Berries. They mark the beginning of summer, and the end, and right now in the Northwest, it's berry season. It's berry season from about June through early October, here. Right now, you can still find lucious local strawberries, and the blueberries, blackberries, raspberries, huckleberries, and marion berries are available as well, though some require a bit more effort to find than others.
Strawberries start
appearing in the Northwest in June, and with luck last until almost Labor day. There are several varieties of the domestic berries, and two varieties of native "wild" strawberries, one of them the hardy alpine strawberry with small berries and leaves but intense flavor.
There are three basic types of blackberries grown in the Northwest, especially in Oregon and Washington. There is a native, trailing variety. There is the so-called Evergreen blackberry, R. lacianatus, introduced in the mid-1800s to Oregon from England, where it is a native wild blackberry. It quickly spread throughout the Pacific Northwaest by birds. Then there is the invasive non-native Himalyan Blackberry, actually a German variety known as R. procerus. This is the common blackberry that is ubiquitous along roadsides, or the edges of human habitation, with thick canes, and a habit of taking over anywhere it finds a crevice.
Raspberries unlike blackberries and dewberries, their close relatives, have a hollow core; the berry pulls away from the vine, and leaves a pale plug behind. If it doesn't come away easily, it isn't ripe. Leave that berry on the vine for later, and find one that's truly ripe.
Black raspberries are a North American native, sometimes called blackcaps by growers, they really are a black Raspberry, complete with a hollow core.
Marion berries are a Chehalem blackberry and Olallie blackberry cross, and dubbed the Marion blackberry or Marionberry by their crosser, George F. Waldo in 1956. They're especially successful as a berry crop in Western Oregon, particularly in their namesake, Marion County.
Boysenberries were a cross between a European raspberry (Rubus idaeus), a Common blackberry (Rubus fruticosus), and a Loganberry (Rubus × loganobaccus), made in the early 1900s by a farmer named Boysen. Walter Knott, from Southern California or Knott's Berry Farm fame rescued a few straggling vines from Boysen's deserted farm, and began to cultivate the berries.
Loganberries were the result of the first recorded deliberate attempt to create a blackberry cross. In the 1880s, Judge J.H. Logan in Santa Cruz, California, began to deliberately cross two blackberries. He did not realize that a raspberry cane was growing right next to his two blackberry cultivars. All three canes flowered and fruited, and Judge Logan planted their seeds. The seeds resulted in 50 plants, one of which was similar to the blackberry, but both larger and stronger; this cultivar became known as the Loganberry, a cross between a blackberry and a raspberry. The other plants were what became known as the Mammoth Blackberry. The Loganberry, while a deep red and abundant producer is typically too tart to eat on their own, but fine when used for pies or wine—and a fabulous root-stock, and cross.
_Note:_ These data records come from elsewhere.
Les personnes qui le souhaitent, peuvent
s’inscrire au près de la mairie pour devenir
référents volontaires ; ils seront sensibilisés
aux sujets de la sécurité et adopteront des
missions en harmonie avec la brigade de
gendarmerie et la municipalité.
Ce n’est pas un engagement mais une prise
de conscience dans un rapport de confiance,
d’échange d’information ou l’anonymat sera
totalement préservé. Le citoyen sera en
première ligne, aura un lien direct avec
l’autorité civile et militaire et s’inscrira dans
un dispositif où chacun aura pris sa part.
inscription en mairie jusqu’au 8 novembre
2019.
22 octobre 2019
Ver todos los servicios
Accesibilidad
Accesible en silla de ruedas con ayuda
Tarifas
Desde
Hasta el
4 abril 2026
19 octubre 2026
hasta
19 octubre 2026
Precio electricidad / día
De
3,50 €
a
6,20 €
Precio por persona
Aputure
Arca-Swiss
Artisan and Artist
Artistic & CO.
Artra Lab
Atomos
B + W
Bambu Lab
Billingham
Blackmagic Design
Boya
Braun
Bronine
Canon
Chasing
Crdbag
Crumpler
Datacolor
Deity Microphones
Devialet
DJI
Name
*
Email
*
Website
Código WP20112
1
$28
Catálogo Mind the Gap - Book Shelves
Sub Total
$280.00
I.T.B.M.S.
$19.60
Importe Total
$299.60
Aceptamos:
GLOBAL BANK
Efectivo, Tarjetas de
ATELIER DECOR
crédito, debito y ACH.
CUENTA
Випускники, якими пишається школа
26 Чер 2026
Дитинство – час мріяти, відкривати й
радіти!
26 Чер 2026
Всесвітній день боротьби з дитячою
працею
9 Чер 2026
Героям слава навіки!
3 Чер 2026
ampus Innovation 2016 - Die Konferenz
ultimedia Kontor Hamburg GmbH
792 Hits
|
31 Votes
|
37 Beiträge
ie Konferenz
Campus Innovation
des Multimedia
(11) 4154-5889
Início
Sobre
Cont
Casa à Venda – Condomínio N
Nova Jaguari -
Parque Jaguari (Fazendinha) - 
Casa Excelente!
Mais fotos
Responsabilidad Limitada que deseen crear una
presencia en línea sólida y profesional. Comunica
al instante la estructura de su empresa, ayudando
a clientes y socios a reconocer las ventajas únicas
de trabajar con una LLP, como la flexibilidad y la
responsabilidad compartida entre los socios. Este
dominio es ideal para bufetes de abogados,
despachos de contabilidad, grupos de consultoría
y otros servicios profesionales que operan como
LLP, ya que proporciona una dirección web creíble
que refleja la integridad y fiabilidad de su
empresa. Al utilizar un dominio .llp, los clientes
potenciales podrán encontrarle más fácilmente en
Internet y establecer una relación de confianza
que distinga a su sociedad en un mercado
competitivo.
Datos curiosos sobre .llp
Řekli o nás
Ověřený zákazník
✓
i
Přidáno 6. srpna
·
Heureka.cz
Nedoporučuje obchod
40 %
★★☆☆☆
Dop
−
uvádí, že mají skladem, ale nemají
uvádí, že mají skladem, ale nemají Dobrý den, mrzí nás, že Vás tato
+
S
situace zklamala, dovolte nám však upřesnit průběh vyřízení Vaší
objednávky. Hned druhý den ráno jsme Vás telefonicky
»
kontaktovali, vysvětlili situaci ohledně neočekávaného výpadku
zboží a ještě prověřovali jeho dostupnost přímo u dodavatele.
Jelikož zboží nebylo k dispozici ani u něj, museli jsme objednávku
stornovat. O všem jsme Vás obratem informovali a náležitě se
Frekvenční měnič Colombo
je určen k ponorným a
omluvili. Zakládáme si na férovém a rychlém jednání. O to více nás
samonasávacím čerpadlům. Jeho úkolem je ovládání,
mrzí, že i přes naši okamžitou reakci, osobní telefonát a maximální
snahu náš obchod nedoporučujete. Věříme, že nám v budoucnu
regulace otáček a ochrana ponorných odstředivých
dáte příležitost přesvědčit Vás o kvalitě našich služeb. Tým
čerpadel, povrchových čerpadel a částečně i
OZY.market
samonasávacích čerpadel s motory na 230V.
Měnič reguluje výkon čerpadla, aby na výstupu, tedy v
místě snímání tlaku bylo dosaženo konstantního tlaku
Huckleberries are native to North America, and generally belong to one of two varieties, both members of the family Ericaceae, in two separate species, Vaccinium, the red huckleberry found especially in coastal California and parts north, including Washington and Oregon and Gaylussacia, a generally smaller and darker species. Huckleberries, even the red ones, are frequently mistaken for blueberries, though they are easily distinguished. Huckleberries have 10 larger seeds in each berry, while blueberries have many tiny, almost unnoticeable seeds (nobody pits blueberries). Berries, even on the same bush, can range in color from a dark, almost cranberry red, to deep purple, with blue somewhere in the middle. Washington State's Gifford Pinchot National Forest is known for its many huckleberry bushes, and issues permits for picking.
Blueberries have been commercially grown in Washington and Oregon for about fifty years, but in the last ten, they've taken off. Blueberries, long a hit for their amazing flavor, durability, and multitude of uses, are praised for their high levels of antioxidants. They are far more palatable than cranberries, easier to eat, and just about as high in antioxidants.